> _Task prompt_: Check every line of the material below for "help". Give the number of lines that have it, and only that.

> _Material for this exercise_:
------
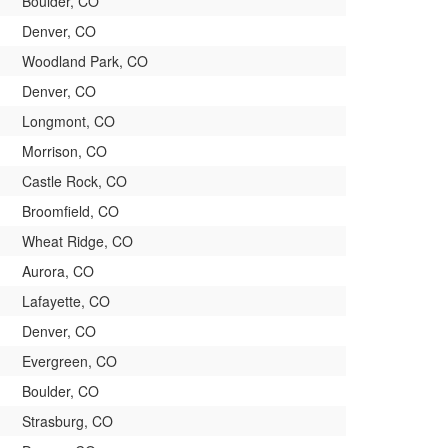
Boulder, CO
Denver, CO
Woodland Park, CO
Denver, CO
Longmont, CO
Morrison, CO
Castle Rock, CO
Broomfield, CO
Wheat Ridge, CO
Aurora, CO
Lafayette, CO
Denver, CO
Evergreen, CO
Boulder, CO
Strasburg, CO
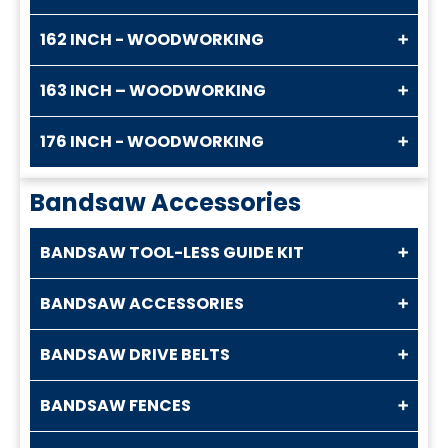
162 INCH - WOODWORKING
163 INCH – WOODWORKING
176 INCH - WOODWORKING
Bandsaw Accessories
BANDSAW TOOL-LESS GUIDE KIT
BANDSAW ACCESSORIES
BANDSAW DRIVE BELTS
BANDSAW FENCES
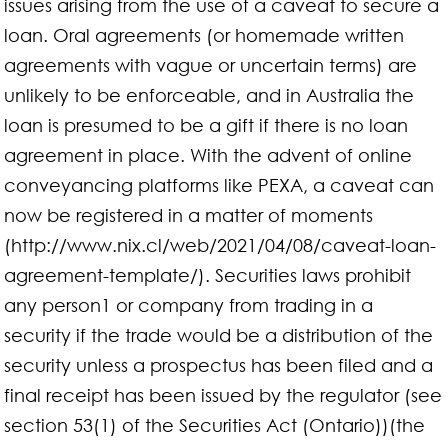
issues arising from the use of a caveat to secure a
loan. Oral agreements (or homemade written
agreements with vague or uncertain terms) are
unlikely to be enforceable, and in Australia the
loan is presumed to be a gift if there is no loan
agreement in place. With the advent of online
conveyancing platforms like PEXA, a caveat can
now be registered in a matter of moments
(http://www.nix.cl/web/2021/04/08/caveat-loan-
agreement-template/). Securities laws prohibit
any person1 or company from trading in a
security if the trade would be a distribution of the
security unless a prospectus has been filed and a
final receipt has been issued by the regulator (see
section 53(1) of the Securities Act (Ontario))(the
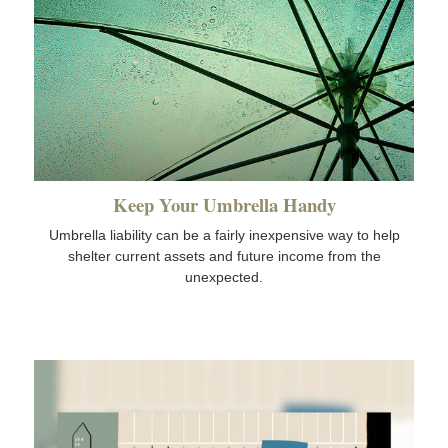
Keep Your Umbrella Handy
Umbrella liability can be a fairly inexpensive way to help
shelter current assets and future income from the
unexpected.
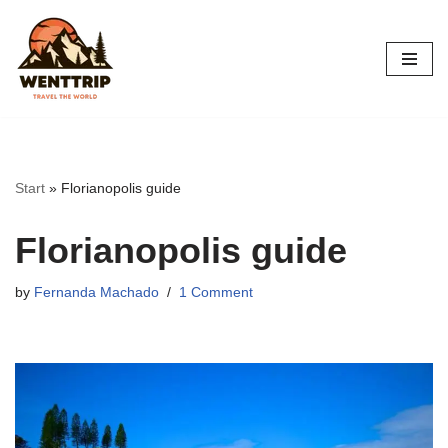
Skip
to
content
Start
»
Florianopolis guide
Florianopolis guide
by
Fernanda Machado
1 Comment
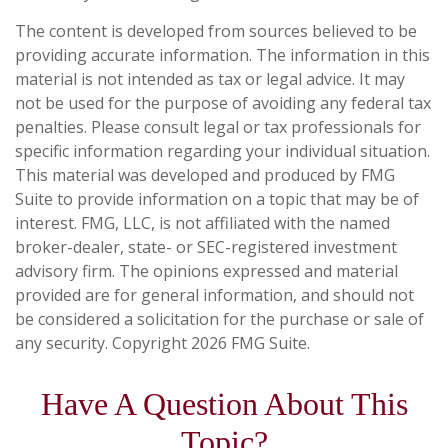
The content is developed from sources believed to be
providing accurate information. The information in this
material is not intended as tax or legal advice. It may
not be used for the purpose of avoiding any federal tax
penalties. Please consult legal or tax professionals for
specific information regarding your individual situation.
This material was developed and produced by FMG
Suite to provide information on a topic that may be of
interest. FMG, LLC, is not affiliated with the named
broker-dealer, state- or SEC-registered investment
advisory firm. The opinions expressed and material
provided are for general information, and should not
be considered a solicitation for the purchase or sale of
any security. Copyright
2026 FMG Suite.
Have A Question About This
Topic?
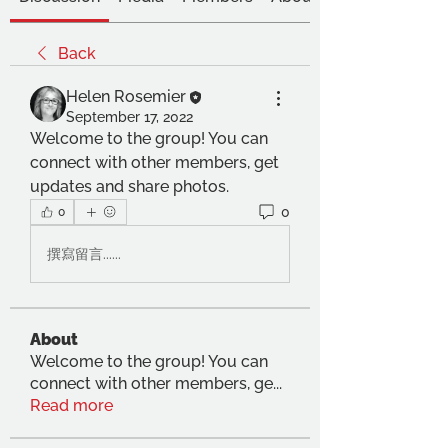
Back
Helen Rosemier
September 17, 2022
Welcome to the group! You can 
connect with other members, get 
updates and share photos.
0
0
撰寫留言......
About
Welcome to the group! You can
connect with other members, ge
...
Read more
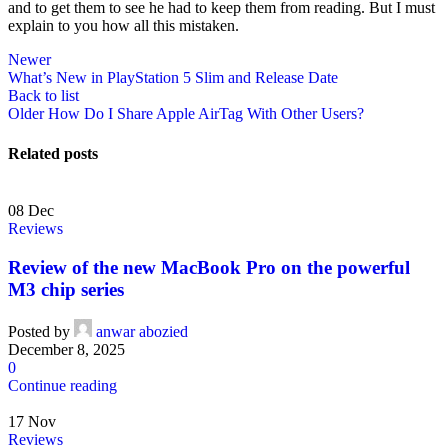
and to get them to see he had to keep them from reading. But I must
explain to you how all this mistaken.
Newer
What’s New in PlayStation 5 Slim and Release Date
Back to list
Older
How Do I Share Apple AirTag With Other Users?
Related posts
08
Dec
Reviews
Review of the new MacBook Pro on the powerful
M3 chip series
Posted by
anwar abozied
December 8, 2025
0
Continue reading
17
Nov
Reviews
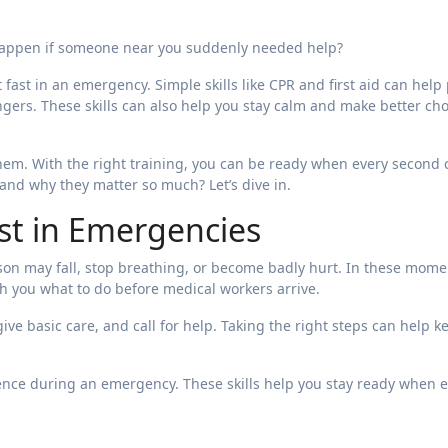
happen if someone near you suddenly needed help?
t fast in an emergency. Simple skills like CPR and first aid can help
ngers. These skills can also help you stay calm and make better ch
them. With the right training, you can be ready when every second 
e and why they matter so much? Let’s dive in.
st in Emergencies
n may fall, stop breathing, or become badly hurt. In these mome
ach you what to do before medical workers arrive.
ive basic care, and call for help. Taking the right steps can help k
ence during an emergency. These skills help you stay ready when 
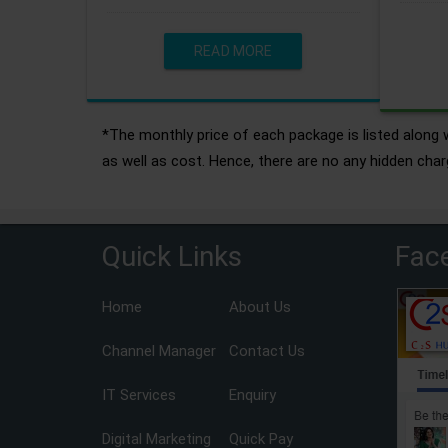
READ MORE
*The monthly price of each package is listed along w
as well as cost. Hence, there are no any hidden char
Quick Links
Fac
Home
About Us
Channel Manager
Contact Us
IT Services
Enquiry
Digital Marketing
Quick Pay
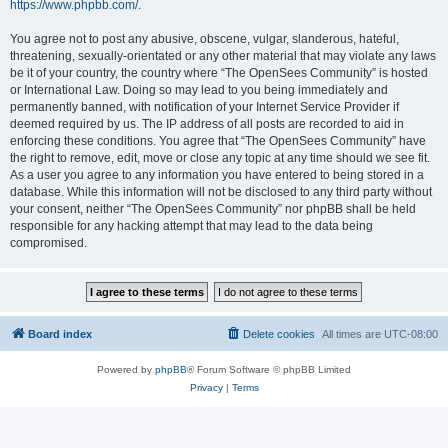
https://www.phpbb.com/
.
You agree not to post any abusive, obscene, vulgar, slanderous, hateful,
threatening, sexually-orientated or any other material that may violate any laws
be it of your country, the country where “The OpenSees Community” is hosted
or International Law. Doing so may lead to you being immediately and
permanently banned, with notification of your Internet Service Provider if
deemed required by us. The IP address of all posts are recorded to aid in
enforcing these conditions. You agree that “The OpenSees Community” have
the right to remove, edit, move or close any topic at any time should we see fit.
As a user you agree to any information you have entered to being stored in a
database. While this information will not be disclosed to any third party without
your consent, neither “The OpenSees Community” nor phpBB shall be held
responsible for any hacking attempt that may lead to the data being
compromised.
Board index
Delete cookies
All times are
UTC-08:00
Powered by
phpBB
® Forum Software © phpBB Limited
Privacy
|
Terms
------
> _Result of the task_: 6